§ EXERCISE DETAILS
Copy the records word for word. Pictures do not go in.

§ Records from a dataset
· · · · · · ·

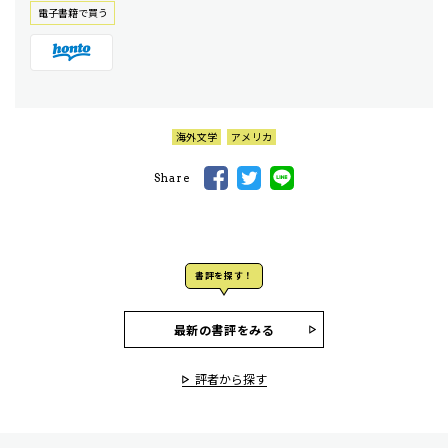
電⼦書籍で買う
海外文学
アメリカ
Share
書評を探す！
最新の書評をみる
評者から探す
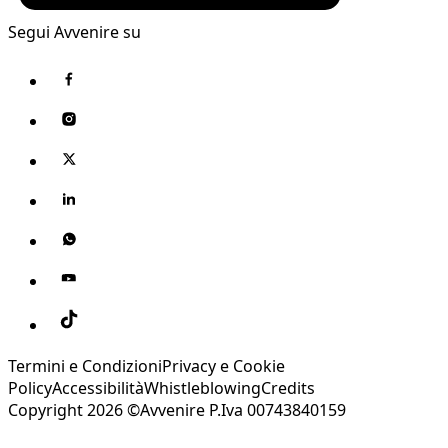
Segui Avvenire su
Termini e Condizioni
Privacy e Cookie
Policy
Accessibilità
Whistleblowing
Credits
Copyright 2026 ©Avvenire P.Iva 00743840159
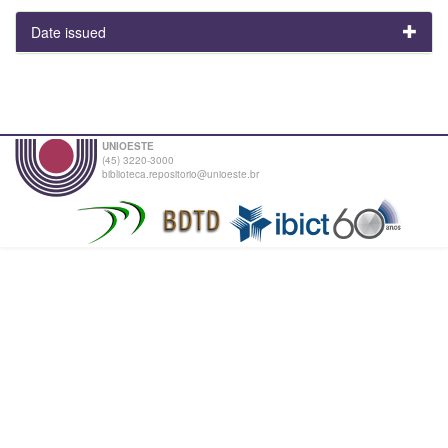
Date issued
UNIOESTE
(45) 3220-3000
biblioteca.repositorio@unioeste.br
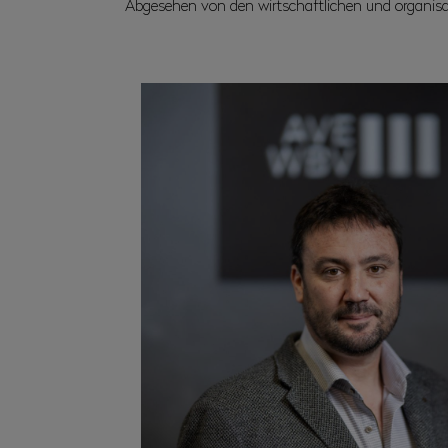
Abgesehen von den wirtschaftlichen und organisat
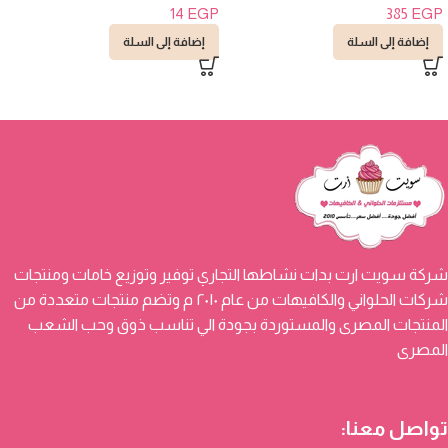
14
EGP
385
EGP
إضافة إلى السلة
إضافة إلى السلة
شركة سويت ارت بدات نشاطها التجاري توفير وتوزيع خامات ومنتجات
شركات الحلواني والكافيهات من عام ٢٠١٠ م وتضم منتجات متعددة من
المنتجات المصرى والمستوردة بجودة الي تناسب ذوق وحب الشعب
المصرى
تواصل معنا:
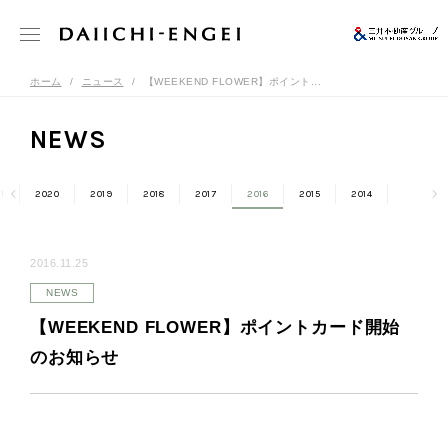
ホーム
ニュース
【WEEKEND FLOWER】ポイント...
NEWS
1
2020
2019
2018
2017
2016
2015
2014
2016.11.25
NEWS
【WEEKEND FLOWER】ポイントカード開始
のお知らせ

· · · · · · ·

§ TASK ANSWER
電⼦書籍で買う
海外文学
アメリカ
Share
書評を探す！
最新の書評をみる
評者から探す
Segui Avvenire su
Termini e Condizioni
Privacy e Cookie
Policy
Accessibilità
Whistleblowing
Credits
Copyright 2026 ©Avvenire P.Iva 00743840159
Date issued
UNIOESTE
(45) 3220-3000
biblioteca.repositorio@unioeste.br
Abgesehen von den wirtschaftlichen und organisat
14
EGP
385
EGP
إضافة إلى السلة
إضافة إلى السلة
شركة سويت ارت بدات نشاطها التجاري توفير وتوزيع خامات ومنتجات
شركات الحلواني والكافيهات من عام ٢٠١٠ م وتضم منتجات متعددة من
المنتجات المصرى والمستوردة بجودة الي تناسب ذوق وحب الشعب
المصرى
تواصل معنا:
ホーム
ニュース
【WEEKEND FLOWER】ポイント...
NEWS
1
2020
2019
2018
2017
2016
2015
2014
2016.11.25
NEWS
【WEEKEND FLOWER】ポイントカード開始
のお知らせ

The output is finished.